As an entrepreneur, your attention is going to be pulled in all different directions and you are going to want to do everything to succeed. However, when you are first starting out it is incredibly important to hone in on your strengths to capitalize on your success. If you find yourself developing a niche, lean into it to build a strong base rather than diversifying too early. After building a track record of proven success and developing a supportive client base (at whatever size), it will be easier to expand your product offerings.

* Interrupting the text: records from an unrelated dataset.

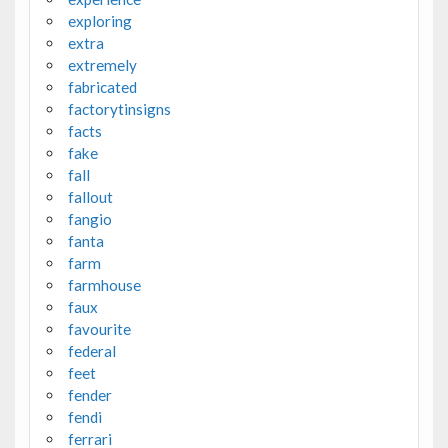
exploring
extra
extremely
fabricated
factorytinsigns
facts
fake
fall
fallout
fangio
fanta
farm
farmhouse
faux
favourite
federal
feet
fender
fendi
ferrari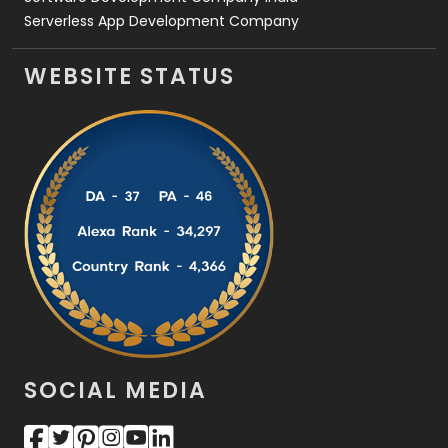
Serverless App Development Company
WEBSITE STATUS
SOCIAL MEDIA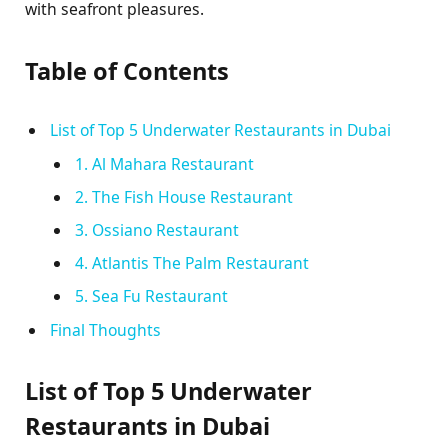
with seafront pleasures.
Table of Contents
List of Top 5 Underwater Restaurants in Dubai
1. Al Mahara Restaurant
2. The Fish House Restaurant
3. Ossiano Restaurant
4. Atlantis The Palm Restaurant
5. Sea Fu Restaurant
Final Thoughts
List of Top 5 Underwater
Restaurants in Dubai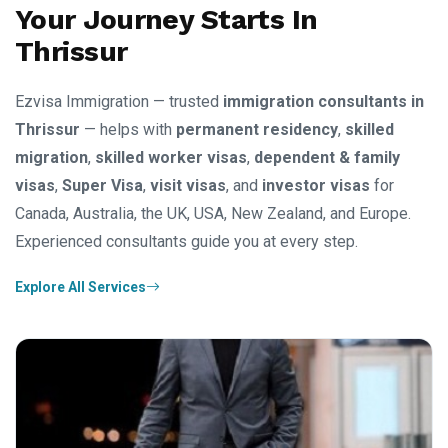
Your Journey Starts In
Thrissur
Ezvisa Immigration — trusted
immigration consultants in
Thrissur
— helps with
permanent residency
,
skilled
migration
,
skilled worker visas
,
dependent & family
visas
,
Super Visa
,
visit visas
, and
investor visas
for
Canada, Australia, the UK, USA, New Zealand, and Europe.
Experienced consultants guide you at every step.
Explore All Services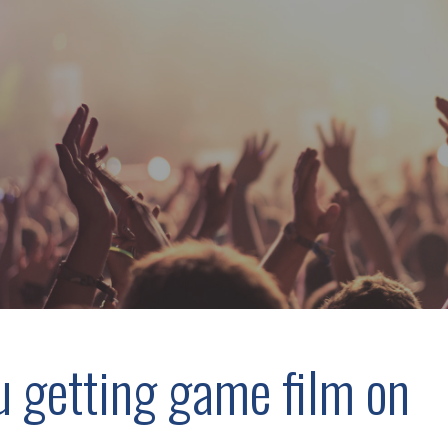
u getting game film on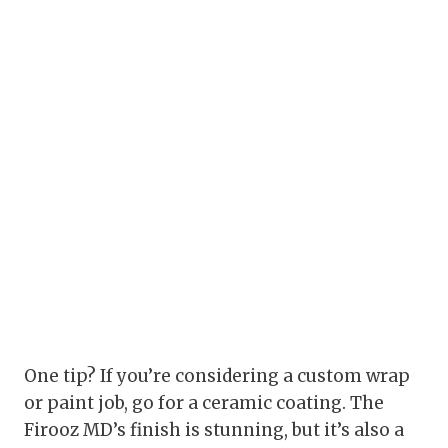
One tip? If you’re considering a custom wrap
or paint job, go for a ceramic coating. The
Firooz MD’s finish is stunning, but it’s also a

Small business owners today have the incredible gift, and a curse, of the internet. Social media provides direct access to consumers, ease of doing business, low-cost marketing, and convenient comradery with other business owners. However, many of the conveniences offered by the internet also come with significant risks, especially for small businesses. Of the 855 data breaches examined by Verizon in 2012, 71% occurred in businesses with 100 employees or less. Keep your business and data safe by using a firewall for your internet connection, using and regularly updating antivirus software on your business computers, and regularly changing passwords. Due to increasing frequency and severity of these attacks, cyber insurance is becoming increasingly popular for businesses of all sizes.
Learn to Balance
As a small business owner, you will eat, sleep, and breathe your business – and you should! Constantly looking for ways to improve is what will drive you towards success, but it is equally important to avoid burn out. It is a fine line that many entrepreneurs struggle to walk. One suggestion of how to find middle ground would be to seize the opportunity to respond to emails while you are waiting to pick your child up from school, but once he or she is with you, fully focus your attention towards them. Allowing yourself to enjoy other aspects of life will provide you with a recharged approach towards your work, and will provide greater life satisfaction in the long run. Plus, you never know where inspiration may strike. A conversation with an old friend or a few moments of quiet meditation could be all it takes to get your next big idea.
Look for Help
We often hear that business owners feel isolated without the typical co-worker support system. Use your networks and resources to find a mentor or like-minded group that can give you advice, help answer questions, or just be there to listen. Likewise, don’t be afraid to delegate. If your friend volunteers to help with day-to-day tasks, take it, and if nobody volunteers, ask. Once you’re more established, look to provide internship or part-time employment opportunities. As the visionary behind the business, your time can be better spent on big picture initiatives, while you help somebody else gain valuable experience.
Don’t Fear Failure
Nothing is an immediate success, no matter what the media says. Behind most “overnight success” stories is often years of hard work, preparation, and previous failures that have made a person or product better and stronger. Learning from the past and adapting to new circumstances is often the key to long-term growth and success.